Brain-Computer Interface Technology
China advances in brain-computer interface technology, aiming for US$900 per procedure
A Chinese brain-computer interface (BCI) company said it had seen positive results from three human implants, matching Elon Musk’s Neuralink in the number of human patients, as China prepares for wider commercialisation of the technology.
Beinao No 1, a semi-invasive BCI system developed by the Chinese Institute for Brain Research (CIBR) in Beijing and its affiliated start-up NeuCyber NeuroTech, completed their first three human implants between February and March this year, the companies said last week.
The Chinese government, meanwhile, is moving to support the market for BCI products, which are inching closer to commercialisation.
The local government in China’s central Hubei province on Monday released the country’s first pricing guidelines for the operation, stipulating that invasive BCI implants should cost 6,552 yuan (US$902) per procedure, and that the price of removal should be 3,139 yuan per procedure. The province set the fitting fee for a non-invasive BCI product at 966 yuan.
The Beinao system allowed paralysed patients, including a paraplegic patient with spinal cord injury and a hemiplegic stroke survivor, to exert mind control to operate computers and robotic arms. It can also decode and output Chinese speech of an ALS patient with speech disorder, according to the companies.
They were aiming to complete brain chip implants on 13 people this year, and to conduct formal clinical trials on around 50 patients after receiving regulatory approval next year, CIBR director Luo Minmin told reporters on Monday on the sidelines of the Zhongguancun Forum technology conference in Beijing, according to Reuters.

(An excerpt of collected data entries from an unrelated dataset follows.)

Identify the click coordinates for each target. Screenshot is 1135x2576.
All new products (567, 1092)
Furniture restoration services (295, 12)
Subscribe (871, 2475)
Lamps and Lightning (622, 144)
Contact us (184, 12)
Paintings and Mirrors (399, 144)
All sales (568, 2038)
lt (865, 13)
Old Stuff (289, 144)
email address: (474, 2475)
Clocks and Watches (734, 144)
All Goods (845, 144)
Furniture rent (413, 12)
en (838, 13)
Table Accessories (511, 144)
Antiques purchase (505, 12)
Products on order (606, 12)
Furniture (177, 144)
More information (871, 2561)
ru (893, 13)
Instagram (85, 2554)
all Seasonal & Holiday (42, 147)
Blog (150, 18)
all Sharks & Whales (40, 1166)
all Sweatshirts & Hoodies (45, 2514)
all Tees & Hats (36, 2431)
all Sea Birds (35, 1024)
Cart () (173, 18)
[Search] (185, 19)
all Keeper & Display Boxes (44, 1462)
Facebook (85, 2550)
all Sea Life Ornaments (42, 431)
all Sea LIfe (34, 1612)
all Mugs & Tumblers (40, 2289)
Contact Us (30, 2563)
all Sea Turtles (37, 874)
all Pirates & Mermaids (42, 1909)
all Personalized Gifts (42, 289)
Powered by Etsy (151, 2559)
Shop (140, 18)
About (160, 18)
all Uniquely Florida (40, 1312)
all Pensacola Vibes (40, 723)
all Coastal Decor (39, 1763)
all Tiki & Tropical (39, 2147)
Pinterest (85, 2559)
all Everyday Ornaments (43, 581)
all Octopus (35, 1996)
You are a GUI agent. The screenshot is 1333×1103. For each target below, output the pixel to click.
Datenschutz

Neuralink, founded by Tesla founder Elon Musk in 2016, has also allowed three paralysed patients to receive implants. The company aimed for its product to be used by 20 to 30 patients this year, Musk said in January.
CIBR is among a group of Chinese firms looking to catch up with US companies, such as Neuralink, in the rapidly developing field of BCI, which lets people control external devices by interpreting their brain activity.
Last month, Shanghai-based BCI start-up StairMed, which claimed its solutions outperformed Neuralink’s in certain areas, raised 350 million yuan from major investors including China’s Qiming Venture Partners and Lilly Asia Ventures, a spin-off from US pharmaceutical giant Eli Lilly.
Hong Bo, a professor at the department of biomedical engineering at Tsinghua University’s School of Medicine, told the Zhongguancun Forum that his team aimed to provide BCI implants for 30 to 50 patients in China by the end of this year, according to state media reports.
The CIBR, established in 2018 by Beijing’s municipal government and several universities in the Chinese capital, said in a blog post on Monday that Beinao No 1 was moving closer to becoming a “mature commercial medical product”. It was aiming to provide standardised and replicable solutions for patients with paralysis or speech disorders around the world, the company said.